NGRAM index

The NGRAM index is a scalar index designed to accelerate LIKE filters on text.

It’s useful when you want fast filtering on:

Prefix matches (e.g. "data%")
Suffix matches (e.g. "%json")
Infix / contains matches (e.g. "%vector%")
Wildcard patterns that would otherwise require scanning many rows

In Dodil, you typically combine NGRAM filtering with vector search to build context-aware retrieval, for example:

Search vectors for semantic similarity and restrict results to title LIKE "%release%".
Search vectors but only inside documents where path LIKE "%/policies/%".

What NGRAM does

NGRAM indexing works by splitting text into short, overlapping substrings called n-grams.

Example (n = 3):

"Milvus" → "Mil", "ilv", "lvu", "vus"

During ingestion, these n-grams are stored in a lookup structure so that at query time, Dodil can quickly narrow down to a small set of candidate rows before doing an exact LIKE check.

How it works

NGRAM indexing happens in two phases:

Build time (ingest / index build)
- Split each string into n-grams.
- Store which rows contain which grams.
Query time (filter acceleration)
- Extract the non-wildcard substring from your LIKE pattern.
- Break it into grams.
- Intersect candidate lists.
- Apply the original LIKE filter only to the candidates.

Key settings

When creating an NGRAM index you configure a range:

min_gram: the smallest gram size to generate
max_gram: the largest gram size to generate

Practical rules:

If the query substring length is smaller than min_gram, the index can’t help and the query may fall back to a broader scan.
If the query substring length is between min_gram and max_gram, it can be handled efficiently.
If the query substring length is larger than max_gram, it is decomposed using a window size of max_gram.

Important behavior notes

NGRAM decomposition is character-based and language-agnostic.
Spaces and punctuation are treated as characters.
Matching is case-sensitive. ("Database" and "database" are different.)
Wider ranges (larger max_gram, smaller min_gram) create more grams and may increase index size.

Create an NGRAM index

You can create an NGRAM index on:

a VARCHAR field (common)
a specific path inside a JSON field (advanced)

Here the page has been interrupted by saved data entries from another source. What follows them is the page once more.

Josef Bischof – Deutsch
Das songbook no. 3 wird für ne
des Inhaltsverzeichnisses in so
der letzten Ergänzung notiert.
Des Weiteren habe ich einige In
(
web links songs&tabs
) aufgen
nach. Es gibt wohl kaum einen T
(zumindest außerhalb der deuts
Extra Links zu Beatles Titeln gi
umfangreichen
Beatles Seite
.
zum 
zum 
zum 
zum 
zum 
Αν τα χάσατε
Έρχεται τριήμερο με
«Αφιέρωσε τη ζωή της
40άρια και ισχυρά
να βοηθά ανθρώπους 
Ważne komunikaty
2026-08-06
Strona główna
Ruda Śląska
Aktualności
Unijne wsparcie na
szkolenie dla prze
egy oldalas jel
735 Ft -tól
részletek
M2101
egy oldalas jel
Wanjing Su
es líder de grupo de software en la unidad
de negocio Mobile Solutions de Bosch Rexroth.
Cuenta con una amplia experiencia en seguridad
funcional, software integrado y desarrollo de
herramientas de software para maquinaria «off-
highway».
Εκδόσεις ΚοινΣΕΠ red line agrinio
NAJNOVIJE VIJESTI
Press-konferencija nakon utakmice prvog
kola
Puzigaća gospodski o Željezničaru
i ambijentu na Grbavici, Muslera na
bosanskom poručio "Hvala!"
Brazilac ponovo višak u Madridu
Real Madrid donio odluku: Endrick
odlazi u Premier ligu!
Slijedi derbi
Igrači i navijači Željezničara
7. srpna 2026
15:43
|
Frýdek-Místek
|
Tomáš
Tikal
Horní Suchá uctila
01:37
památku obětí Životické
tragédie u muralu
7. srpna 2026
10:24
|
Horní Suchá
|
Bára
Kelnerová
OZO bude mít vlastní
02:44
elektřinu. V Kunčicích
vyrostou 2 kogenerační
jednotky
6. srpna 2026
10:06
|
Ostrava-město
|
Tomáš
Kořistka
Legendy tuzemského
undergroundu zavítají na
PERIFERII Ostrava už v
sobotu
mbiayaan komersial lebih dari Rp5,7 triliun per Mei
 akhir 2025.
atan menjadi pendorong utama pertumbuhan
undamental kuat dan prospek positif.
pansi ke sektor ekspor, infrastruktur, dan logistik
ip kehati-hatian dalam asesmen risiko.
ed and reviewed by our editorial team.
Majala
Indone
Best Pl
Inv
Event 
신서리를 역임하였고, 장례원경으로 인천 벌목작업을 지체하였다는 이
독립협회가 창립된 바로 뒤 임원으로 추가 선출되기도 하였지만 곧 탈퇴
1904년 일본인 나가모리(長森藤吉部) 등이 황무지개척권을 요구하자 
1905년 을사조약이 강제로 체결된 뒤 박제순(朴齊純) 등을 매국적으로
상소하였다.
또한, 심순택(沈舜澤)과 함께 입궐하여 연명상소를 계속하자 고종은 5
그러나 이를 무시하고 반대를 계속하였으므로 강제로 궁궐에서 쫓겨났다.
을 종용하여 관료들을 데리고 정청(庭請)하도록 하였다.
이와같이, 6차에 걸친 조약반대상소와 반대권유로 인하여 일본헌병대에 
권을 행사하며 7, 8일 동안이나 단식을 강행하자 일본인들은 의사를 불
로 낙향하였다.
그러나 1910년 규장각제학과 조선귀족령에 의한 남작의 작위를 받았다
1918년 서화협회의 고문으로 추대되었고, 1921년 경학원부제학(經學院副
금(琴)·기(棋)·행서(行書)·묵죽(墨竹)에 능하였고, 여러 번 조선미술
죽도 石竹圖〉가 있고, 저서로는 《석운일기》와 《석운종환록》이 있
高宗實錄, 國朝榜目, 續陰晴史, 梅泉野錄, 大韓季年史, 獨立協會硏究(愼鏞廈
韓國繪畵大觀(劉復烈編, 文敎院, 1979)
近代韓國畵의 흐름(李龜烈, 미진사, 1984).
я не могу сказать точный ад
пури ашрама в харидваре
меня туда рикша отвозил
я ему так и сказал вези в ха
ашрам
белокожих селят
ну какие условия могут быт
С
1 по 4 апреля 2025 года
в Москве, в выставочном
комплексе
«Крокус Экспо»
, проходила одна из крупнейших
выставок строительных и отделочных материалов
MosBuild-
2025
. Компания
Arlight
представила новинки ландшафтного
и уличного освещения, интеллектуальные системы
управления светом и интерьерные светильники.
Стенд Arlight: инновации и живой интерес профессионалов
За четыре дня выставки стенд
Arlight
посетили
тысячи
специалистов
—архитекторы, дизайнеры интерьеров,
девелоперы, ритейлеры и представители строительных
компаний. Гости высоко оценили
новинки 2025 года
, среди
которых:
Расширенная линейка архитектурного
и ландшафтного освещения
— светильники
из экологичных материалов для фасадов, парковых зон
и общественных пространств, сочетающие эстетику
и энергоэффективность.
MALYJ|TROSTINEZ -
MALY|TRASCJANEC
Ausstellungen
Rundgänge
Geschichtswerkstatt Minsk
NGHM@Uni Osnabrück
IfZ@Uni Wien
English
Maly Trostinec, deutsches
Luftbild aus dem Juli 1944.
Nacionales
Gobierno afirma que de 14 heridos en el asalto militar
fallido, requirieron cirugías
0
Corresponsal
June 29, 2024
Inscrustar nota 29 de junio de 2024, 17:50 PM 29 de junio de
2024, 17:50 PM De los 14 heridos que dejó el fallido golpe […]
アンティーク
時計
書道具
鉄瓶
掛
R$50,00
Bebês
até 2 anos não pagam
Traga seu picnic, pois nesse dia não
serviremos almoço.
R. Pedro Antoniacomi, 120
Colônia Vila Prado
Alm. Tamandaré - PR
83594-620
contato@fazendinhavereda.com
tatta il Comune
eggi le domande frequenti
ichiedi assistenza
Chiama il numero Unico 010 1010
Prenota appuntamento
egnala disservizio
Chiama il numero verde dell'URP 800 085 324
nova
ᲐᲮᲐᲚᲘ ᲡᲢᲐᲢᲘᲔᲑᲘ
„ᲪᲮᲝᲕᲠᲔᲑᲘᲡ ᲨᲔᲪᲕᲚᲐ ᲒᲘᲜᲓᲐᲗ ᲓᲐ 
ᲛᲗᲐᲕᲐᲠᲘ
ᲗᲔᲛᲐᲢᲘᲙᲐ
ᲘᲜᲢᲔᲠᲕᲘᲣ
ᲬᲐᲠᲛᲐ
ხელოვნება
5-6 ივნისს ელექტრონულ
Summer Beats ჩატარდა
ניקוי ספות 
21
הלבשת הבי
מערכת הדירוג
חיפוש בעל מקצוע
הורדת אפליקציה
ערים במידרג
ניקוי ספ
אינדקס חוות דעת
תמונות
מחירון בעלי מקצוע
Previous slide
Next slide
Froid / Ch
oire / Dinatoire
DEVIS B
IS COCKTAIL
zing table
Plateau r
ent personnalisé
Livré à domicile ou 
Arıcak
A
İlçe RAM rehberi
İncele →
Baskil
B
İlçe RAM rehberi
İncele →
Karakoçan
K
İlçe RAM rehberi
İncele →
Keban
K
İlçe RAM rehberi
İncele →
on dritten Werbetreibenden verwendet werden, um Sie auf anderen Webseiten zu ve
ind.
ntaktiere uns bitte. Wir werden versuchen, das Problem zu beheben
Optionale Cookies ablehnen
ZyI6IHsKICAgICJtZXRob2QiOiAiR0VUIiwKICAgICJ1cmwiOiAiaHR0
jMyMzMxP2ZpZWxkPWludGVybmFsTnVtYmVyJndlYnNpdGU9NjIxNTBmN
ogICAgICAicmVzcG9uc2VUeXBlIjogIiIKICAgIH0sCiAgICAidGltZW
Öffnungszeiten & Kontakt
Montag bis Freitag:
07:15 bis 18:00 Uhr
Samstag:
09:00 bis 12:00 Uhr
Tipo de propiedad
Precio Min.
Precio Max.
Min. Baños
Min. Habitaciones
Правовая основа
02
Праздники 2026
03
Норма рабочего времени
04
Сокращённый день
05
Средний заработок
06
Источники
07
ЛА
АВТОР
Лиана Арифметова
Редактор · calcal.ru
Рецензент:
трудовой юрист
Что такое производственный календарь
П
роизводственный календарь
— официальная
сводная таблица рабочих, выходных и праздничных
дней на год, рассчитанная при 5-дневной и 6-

Below is a Dodil-style example showing the flow and typical parameters.

Example: Create on a VARCHAR field


from dodil import Client
from dodil.vbase import VBaseConfig
 
# Python 3.10+
 
# 1) Authorize
c = Client(
    service_account_id="...",
    service_account_secret="...",
)
 
# 2) Connect to VBase
vbase = c.vbase.connect(
    VBaseConfig(
        host="vbase-db-<id>.infra.dodil.cloud",
        port=443,
        scheme="https",
        db_name="db_<id>",
    )
)
 
# 3) Get a collection and create an NGRAM index on a text field
col = vbase.collection("my_collection")
 
# Note: API names may differ slightly depending on your SDK version.
col.create_index(
    field_name="title",
    index_type="NGRAM",
    params={
        "min_gram": 2,
        "max_gram": 3,
    },
)
 
# 4) (Optional) Load the collection so queries are fast right away
col.load()

Example: Use NGRAM in a filter


# Find only rows where `title` contains the substring "vector"
results = col.query(
    filter='title LIKE "%vector%"',
    limit=20,
)
 
for row in results:
    print(row["title"])

When should you use NGRAM?

Use NGRAM when:

You rely on LIKE filters on text fields and they’re becoming slow.
You want to combine keyword-like filtering with vector similarity search.
You need efficient wildcard filtering on metadata, paths, titles, tags, or identifiers.

Avoid NGRAM when:

You only do exact matches (=). (A different scalar index may be a better fit.)
You filter on very short strings (shorter than min_gram).

Tips for choosing min_gram / max_gram

Start with min_gram=2, max_gram=3 for general-purpose substring filtering.
If users search for longer substrings (e.g. 5–10 chars), increasing max_gram can help.
If memory/index size becomes a concern, keep the range tight and avoid very large max_gram.